With n as your power of 2 and x the variable you want to step:
(defun inv-step (x n) ; the following is a function declaration
"returns a bit-inverse step of x, bounded by 2^n" ; documentation
(do ((i (expt 2 (- n 1)) ; loop, init of i
(/ i 2)) ; stepping of i
(s x)) ; init of s as x
((not (integerp i)) ; breaking condition
s) ; returned value if all bits are 1 (is 0 then)
(if (< s i) ; the loop's body: if s < i
(return-from inv-step (+ s i)) ; -> add i to s and return the result
(decf s i)))) ; else: reduce s by i
I commented it thoroughly as you may not be familiar with this syntax.
edit: here is the tail recursive version. It seems to be a little faster, provided that you have a compiler with tail call optimization.
(defun inv-step (x n)
(let ((i (expt 2 (- n 1))))
(cond ((= n 1)
(if (zerop x) 1 0)) ; this is really (logxor x 1)
((< x i)
(+ x i))
(t
(inv-step (- x i) (- n 1))))))
When you reverse 0 to 2^n-1 but their bit pattern reversed, you pretty much cover the entire 0-2^n-1 sequence
Sum = 2^n * (2^n+1)/2
O(1) operation. No need to do bit reversals
Edit: Of course original poster's question was about to do increment by (reversed) one, which makes things more simple than adding two random values. So nwellnhof's answer contains the algorithm already.
Summing two bit-reversal values
Here is one solution in php:
function RevSum ($a,$b) {
// loop until our adder, $b, is zero
while ($b) {
// get carry (aka overflow) bit for every bit-location by AND-operation
// 0 + 0 --> 00 no overflow, carry is "0"
// 0 + 1 --> 01 no overflow, carry is "0"
// 1 + 0 --> 01 no overflow, carry is "0"
// 1 + 1 --> 10 overflow! carry is "1"
$c = $a & $b;
// do 1-bit addition for every bit location at once by XOR-operation
// 0 + 0 --> 00 result = 0
// 0 + 1 --> 01 result = 1
// 1 + 0 --> 01 result = 1
// 1 + 1 --> 10 result = 0 (ignored that "1", already taken care above)
$a ^= $b;
// now: shift carry bits to the next bit-locations to be added to $a in
// next iteration.
// PHP_INT_MAX here is used to ensure that the most-significant bit of the
// $b will be cleared after shifting. see link in the side note below.
$b = ($c >> 1) & PHP_INT_MAX;
}
return $a;
}
Side note: See this question about shifting negative values.
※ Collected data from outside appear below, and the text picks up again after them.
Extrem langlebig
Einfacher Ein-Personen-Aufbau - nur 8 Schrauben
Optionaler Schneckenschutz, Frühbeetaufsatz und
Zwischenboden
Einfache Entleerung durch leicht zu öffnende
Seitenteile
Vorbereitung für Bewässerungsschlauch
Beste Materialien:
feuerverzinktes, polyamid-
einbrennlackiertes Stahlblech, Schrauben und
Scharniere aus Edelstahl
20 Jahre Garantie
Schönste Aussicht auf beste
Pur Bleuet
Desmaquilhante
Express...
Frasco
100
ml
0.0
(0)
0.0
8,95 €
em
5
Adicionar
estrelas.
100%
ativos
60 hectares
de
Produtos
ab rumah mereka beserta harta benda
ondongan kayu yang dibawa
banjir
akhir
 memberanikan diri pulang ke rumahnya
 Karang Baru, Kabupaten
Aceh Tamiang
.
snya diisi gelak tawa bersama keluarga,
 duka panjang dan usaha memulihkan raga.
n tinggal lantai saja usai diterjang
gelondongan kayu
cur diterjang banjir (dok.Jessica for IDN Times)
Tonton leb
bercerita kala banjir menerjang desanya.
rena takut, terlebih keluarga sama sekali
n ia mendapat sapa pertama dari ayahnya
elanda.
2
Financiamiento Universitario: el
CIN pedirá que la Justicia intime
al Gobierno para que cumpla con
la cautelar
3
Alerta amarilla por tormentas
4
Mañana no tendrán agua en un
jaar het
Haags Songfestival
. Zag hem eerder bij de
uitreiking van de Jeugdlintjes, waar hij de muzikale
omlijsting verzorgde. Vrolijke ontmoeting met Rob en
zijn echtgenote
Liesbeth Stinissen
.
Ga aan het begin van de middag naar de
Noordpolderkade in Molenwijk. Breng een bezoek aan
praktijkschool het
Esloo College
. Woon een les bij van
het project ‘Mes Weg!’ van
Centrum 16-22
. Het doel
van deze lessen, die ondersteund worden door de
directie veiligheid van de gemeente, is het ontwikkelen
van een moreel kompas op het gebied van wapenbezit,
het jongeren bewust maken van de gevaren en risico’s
And as for test; start from zero and increment value by 8-bit reversed one (10000000):
$value = 0;
$add = 0x80; // 10000000 <-- "one" as bit reversed
for ($count = 20; $count--;) { // loop 20 times
printf("%08b\n", $value); // show value as 8-bit binary
$value = RevSum($value, $add); // do addition
}
... will output:
00000000
10000000
01000000
11000000
00100000
10100000
01100000
11100000
00010000
10010000
01010000
11010000
00110000
10110000
01110000
11110000
00001000
10001000
01001000
11001000
Let assume number 1110101 and our task is to find next one.
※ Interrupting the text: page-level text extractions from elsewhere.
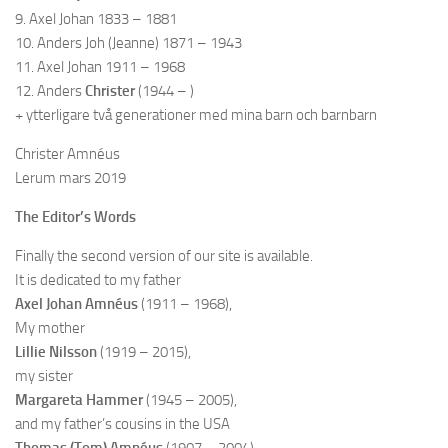
9. Axel Johan 1833 – 1881
10. Anders Joh (Jeanne) 1871 – 1943
11. Axel Johan 1911 – 1968
12. Anders
Christer
(1944 – )
+ ytterligare två generationer med mina barn och barnbarn
Christer Amnéus
Lerum mars 2019
The Editor’s Words
Finally the second version of our site is available.
It is dedicated to my father
Axel Johan Amnéus
(1911 – 1968),
My mother
Lillie Nilsson
(1919 – 2015),
my sister
Margareta Hammer
(1945 – 2005),
and my father’s cousins in the USA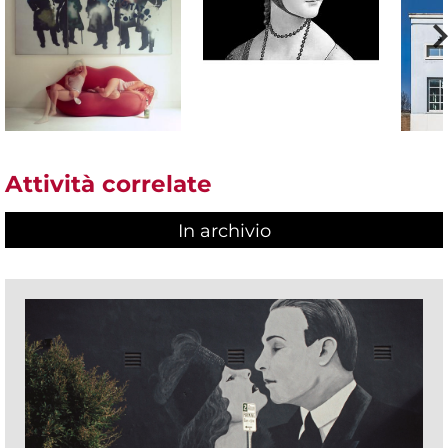
Attività correlate
In archivio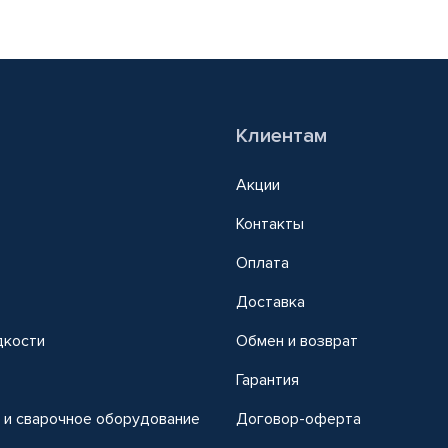
Клиентам
Акции
Контакты
Оплата
Доставка
дкости
Обмен и возврат
т
Гарантия
 и сварочное оборудование
Договор-оферта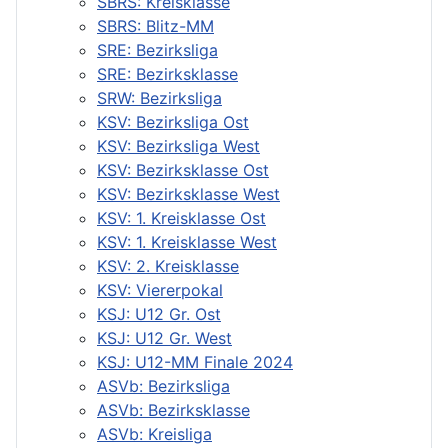
SBRS: Kreisklasse
SBRS: Blitz-MM
SRE: Bezirksliga
SRE: Bezirksklasse
SRW: Bezirksliga
KSV: Bezirksliga Ost
KSV: Bezirksliga West
KSV: Bezirksklasse Ost
KSV: Bezirksklasse West
KSV: 1. Kreisklasse Ost
KSV: 1. Kreisklasse West
KSV: 2. Kreisklasse
KSV: Viererpokal
KSJ: U12 Gr. Ost
KSJ: U12 Gr. West
KSJ: U12-MM Finale 2024
ASVb: Bezirksliga
ASVb: Bezirksklasse
ASVb: Kreisliga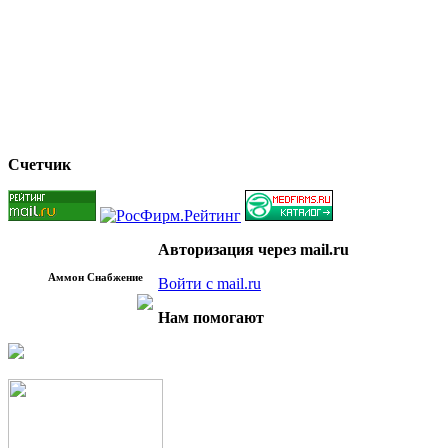
Счетчик
Авторизация через mail.ru
Аммон Снабжение
Войти с mail.ru
Нам помогают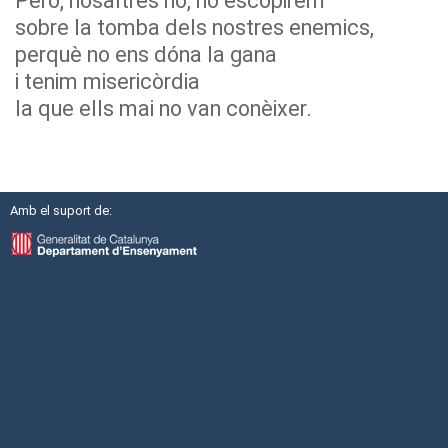
Però, nosaltres no, no escopirem
sobre la tomba dels nostres enemics,
perquè no ens dóna la gana
i tenim misericòrdia
la que ells mai no van conèixer.
Amb el suport de: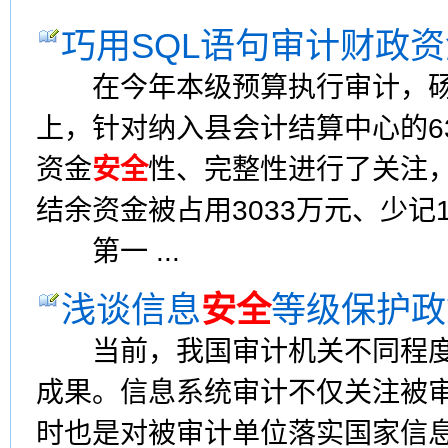
巧用SQL语句审计财政资
在今年本级预算执行审计，砀
上，针对纳入县会计结算中心的63
资金
安全
性、完整性进行了关注
结余资金被占用3033万元、少记
第一 ...
浅谈信息
安全
等级保护政
当前，我国审计机关不同程度
成果。信息系统审计不仅关注被
时也是对被审计单位落实国家信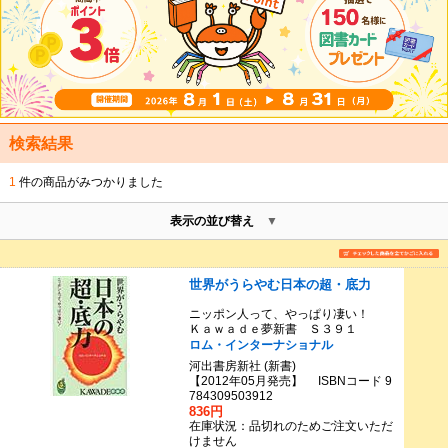
検索結果
1
件の商品がみつかりました
表示の並び替え
世界がうらやむ日本の超・底力
ニッポン人って、やっぱり凄い！
Ｋａｗａｄｅ夢新書 Ｓ３９１
ロム・インターナショナル
河出書房新社 (新書)
【2012年05月発売】 ISBNコード 9
784309503912
836円
在庫状況：品切れのためご注文いただ
けません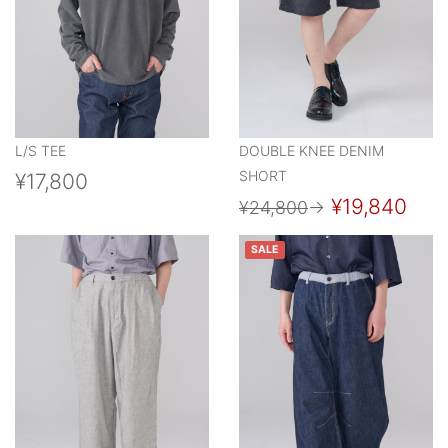
L/S TEE
DOUBLE KNEE DENIM
SHORT
¥17,800
¥19,840
¥24,800
→
SALE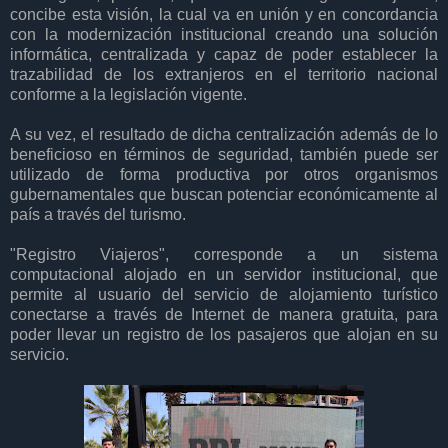
concibe esta visión, la cual va en unión y en concordancia
con la modernización institucional creando una solución
informática, centralizada y capaz de poder establecer la
trazabilidad de los extranjeros en el territorio nacional
conforme a la legislación vigente.
A su vez, el resultado de dicha centralización además de lo
beneficioso en términos de seguridad, también puede ser
utilizado de forma productiva por otros organismos
gubernamentales que buscan potenciar económicamente al
país a través del turismo.
"Registro Viajeros", corresponde a un sistema
computacional alojado en un servidor institucional, que
permite al usuario del servicio de alojamiento turístico
conectarse a través de Internet de manera gratuita, para
poder llevar un registro de los pasajeros que alojan en su
servicio.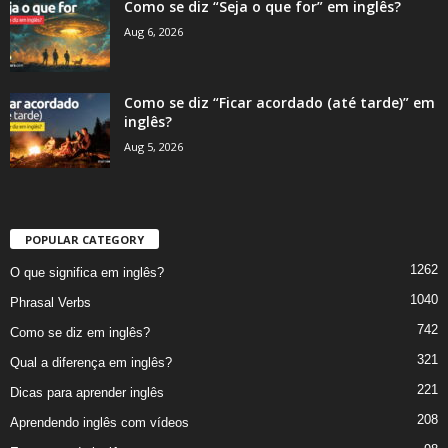
Como se diz “Seja o que for” em inglês?
Aug 6, 2026
Como se diz “Ficar acordado (até tarde)” em
inglês?
Aug 5, 2026
POPULAR CATEGORY
1262
O que significa em inglês?
1040
Phrasal Verbs
742
Como se diz em inglês?
321
Qual a diferença em inglês?
221
Dicas para aprender inglês
208
Aprendendo inglês com vídeos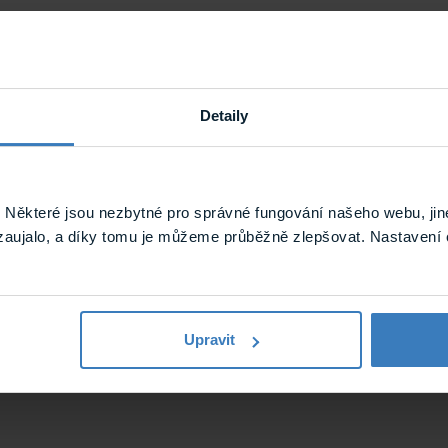
Detaily
Některé jsou nezbytné pro správné fungování našeho webu, jin
zaujalo, a díky tomu je můžeme průběžně zlepšovat. Nastavení 
0.85 kg
Upravit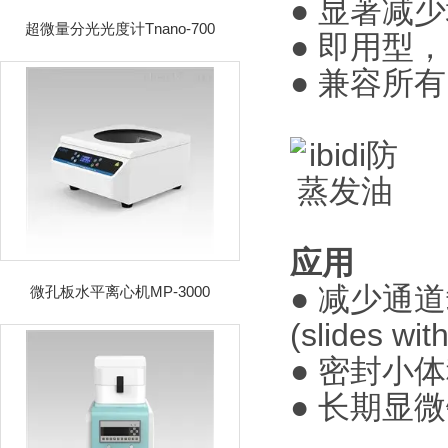
● 显著减
超微量分光光度计Tnano-700
●
即用型，
●
兼容所有
应用
●
减少通道载
微孔板水平离心机MP-3000
(slides w
●
密封小体
●
长期显微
1) Find zero on highest position and mark position as index.
11101010 (4th position, so index = 4)
2) Set to zero all bits on position higher than index.
00001010
3) Change founded zero from step 1) to '1'
00011010
That's it. This is by far the fastest algorithm since most of cpu's has instructions to achieve this very efficiently. Here is a C++ implementation which increment 64bit number in reversed patern.
#include <intrin.h>
unsigned __int64 reversed_increment(unsigned __int64 number)
{
unsigned long index, result;
_BitScanReverse64(&index, ~number); // returns index of the highest '1' on bit-reverse number (trick to find the highest '0')
result = _bzhi_u64(number, index); // set to '0' all bits at number higher than index position
result |= (unsigned __int64) 1 << index; // changes to '1' bit on index position
return result;
}
Its not hit your requirements to have "no bits" operations, however i fear there is now way how to achieve something similar without them.